2017 BMW 540i Is Faster and Smarter Than Ever – The Drive
Even this 540i raised a conundrum of modern luxury cars: Once you get used to some optional feature, it’s no longer a an expensive trifle, but something you can’t live without. Just about any enthusiast will defend the $3,200 Dynamic Handling Package, along with the $2,600 M Sport Package, because they deliver concrete performance gains. Dynamic Handling features include adjustable adaptive dampers and active anti-roll bars; the latter now fully electric rather than part-hydraulic, which trims some weight and eliminates hydraulic fluid for more enviro-friendliness.
The M Sport group further tightens the performance screws with stiffer springs and dampers; 19-inch M double-spoke wheels with all-season or summer tires, both run-flats; a body lowered by 10 mm, including for the first time on xDrive versions; an aero body kit and dark exterior trim; an M steering wheel and more choices in interior trim. But it doesn’t include M Performance brakes with larger rotors and painted calipers, so that’s another $600. Motorized soft-closing doors added another $600, then $575 for a power rear sunshade, $650 for ceramic-coated interior controls and $500 for a power trunklid that one might argue should be standard fare. Buyers can also add 20-inch V-spoke wheels for $950, which aren’t available on the four-cylinder 530i models. Those wheels do look bodacious, but I wouldn’t mess with the 540i’s gracious ride quality on 19’s.
Adopted from the 7-Series, the $190 Gesture Control is a relative pittance, especially for something magical-seeming, that charms every passenger who encounters it. Twirl a finger in the air, and audio volume rises or falls according to your clockwise or counter-clockwise move.
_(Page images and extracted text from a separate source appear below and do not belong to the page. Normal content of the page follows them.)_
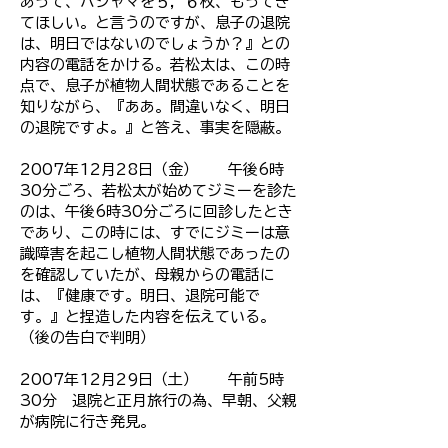
あって、パジャマを５，６枚、もってき
てほしい。と言うのですが、息子の退院
は、明日ではないのでしょうか？』との
内容の電話をかける。
若松太は、この時
点で、息子が植物人間状態であることを
知りながら、『ああ。間違いなく、明日
の退院ですよ。』と答え、事実を隠蔽。
2007年12月28日（金） 午後6時
30分ごろ、若松太が始めてジミーを診た
のは、午後6時30分ごろに回診したとき
であり、この時には、すでにジミーは意
識障害を起こし植物人間状態であったの
を確認していたが、母親からの電話に
は、『健康です。明日、退院可能で
す。』と捏造した内容を伝えている。
（後の告白で判明）
2007年12月29日（土） 午前5時
30分 退院と正月旅行の為、早朝、父親
が病院に行き発見。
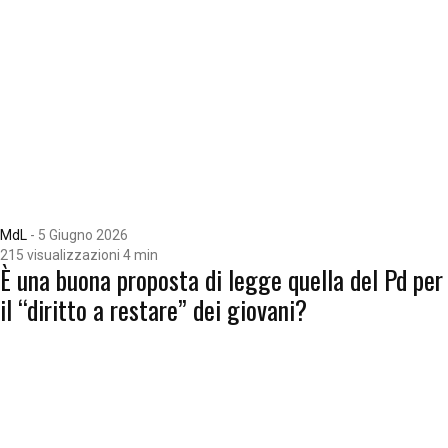
MdL
-
5 Giugno 2026
215 visualizzazioni
4 min
È una buona proposta di legge quella del Pd per
il “diritto a restare” dei giovani?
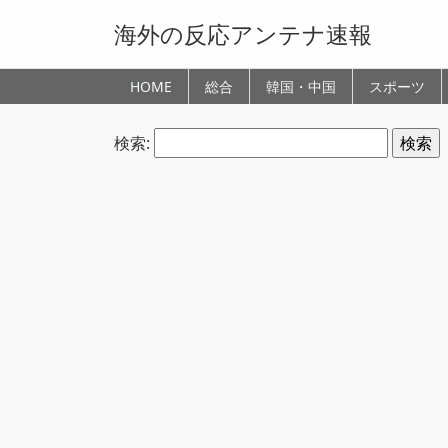
海外の反応アンテナ速報
HOME
総合
韓国・中国
スポーツ
検索:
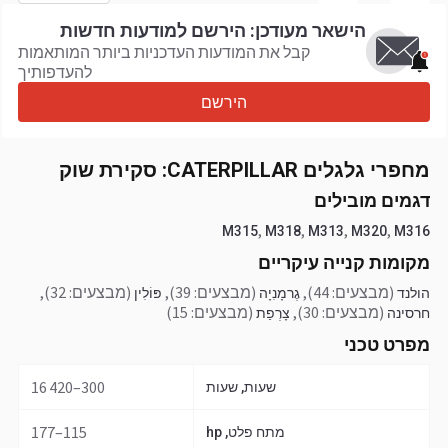
הישאר מעודכן: הירשם למודעות חדשות
קבל את המודעות העדכניות ביותר המותאמות
להעדפותיך
הירשם
מחפרי גלגלים CATERPILLAR: סקירת שוק
דגמים מובילים
,
,
,
,
M315
M318
M313
M320
M316
מקומות קנייה עיקריים
(מבצעים: 44)
,
(מבצעים: 39)
,
(מבצעים: 32)
,
הולנד
גֶרמָנִיָה
פּוֹלִין
(מבצעים: 30)
,
(מבצעים: 15)
חרסינה
צָרְפַת
מפרט טכני
300–16 420
שעות, שעות
115–177
מתח פלט, hp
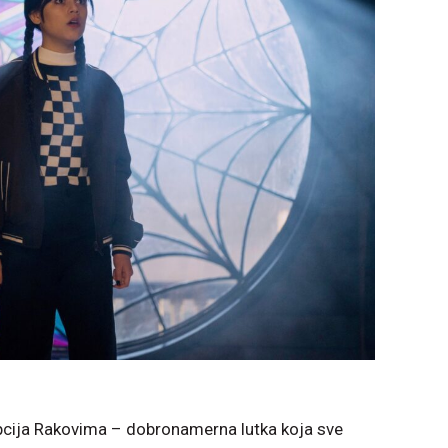
opcija Rakovima – dobronamerna lutka koja sve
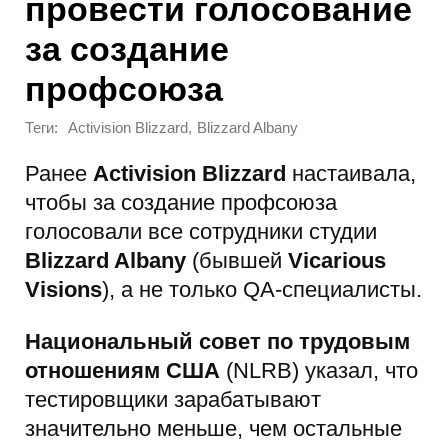
провести голосование
за создание
профсоюза
Теги:
,
Activision Blizzard
Blizzard Albany
Ранее
Activision Blizzard
настаивала,
чтобы за создание профсоюза
голосовали все сотрудники студии
Blizzard Albany
(бывшей
Vicarious
Visions
), а не только QA-специалисты.
Национальный совет по трудовым
отношениям США
(NLRB) указал, что
тестировщики зарабатывают
значительно меньше, чем остальные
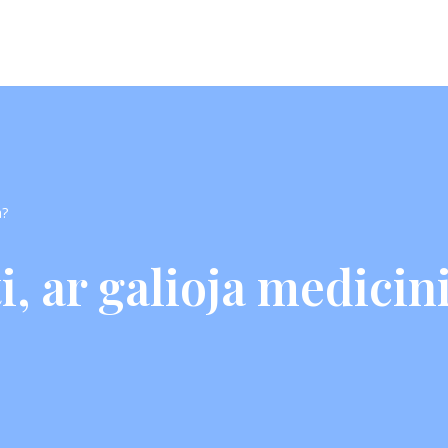
a?
ti, ar galioja medici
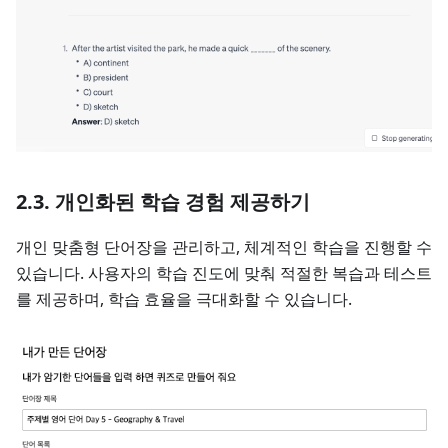
2.3. 개인화된 학습 경험 제공하기
개인 맞춤형 단어장을 관리하고, 체계적인 학습을 진행할 수
있습니다. 사용자의 학습 진도에 맞춰 적절한 복습과 테스트
를 제공하며, 학습 효율을 극대화할 수 있습니다.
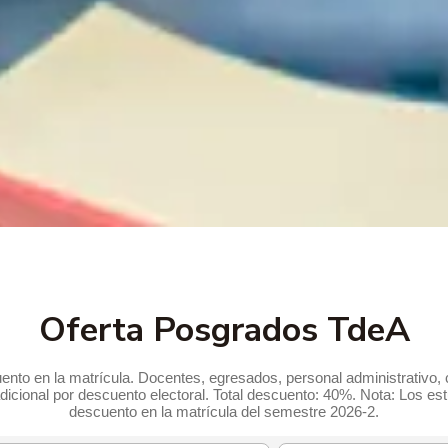
Oferta Posgrados TdeA
nto en la matrícula. Docentes, egresados, personal administrativo,
dicional por descuento electoral. Total descuento: 40%. Nota: Los es
descuento en la matrícula del semestre 2026-2.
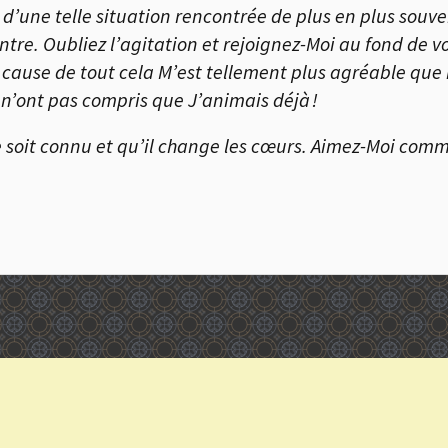
 d’une telle situation rencontrée de plus en plus souve
re. Oubliez l’agitation et rejoignez-Moi au fond de vot
 cause de tout cela M’est tellement plus agréable que 
n’ont pas compris que J’animais déjà !
e soit connu et qu’il change les cœurs. Aimez-Moi com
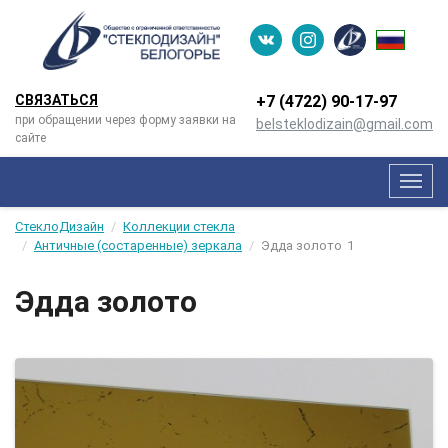
СВЯЗАТЬСЯ
+7 (4722) 90-­17-­97
при обращении через форму заявки на
belsteklodizain@gmail.com
сайте
Мен
СтеклоДизайн
Коллекции стекла
Античные (состаренные) зеркала
Эдда золото
1
Эдда золото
Point at the screen to accept an incoming call, or wave it away to send it to voice mail. It’s yet another BMW innovation that some people initially scoff at, but within a few model years, becomes standard-issue for every luxury rival.
A remote-control Bimmer for grown-ups.
The $750 Remote Control Parking does seem a parlor trick for now, but again it presages a brave new world of self-driving cars. It allowed me to, in the words of a BMW rep, “take your BMW for a walk,” using the nifty Display Key fob and its LCD screen display to remotely guide the BMW forward or back from outside the car. The idea is to let your car squeeze into parking spaces or garages that are too tight to let you open the doors. Its sensors make sure you won’t bash into your kids’ bicycles, a brick wall or even the Rolls-Royce Ghost that I used as a $400,000 guinea pig. Sorry, Rolls, but not a scratch.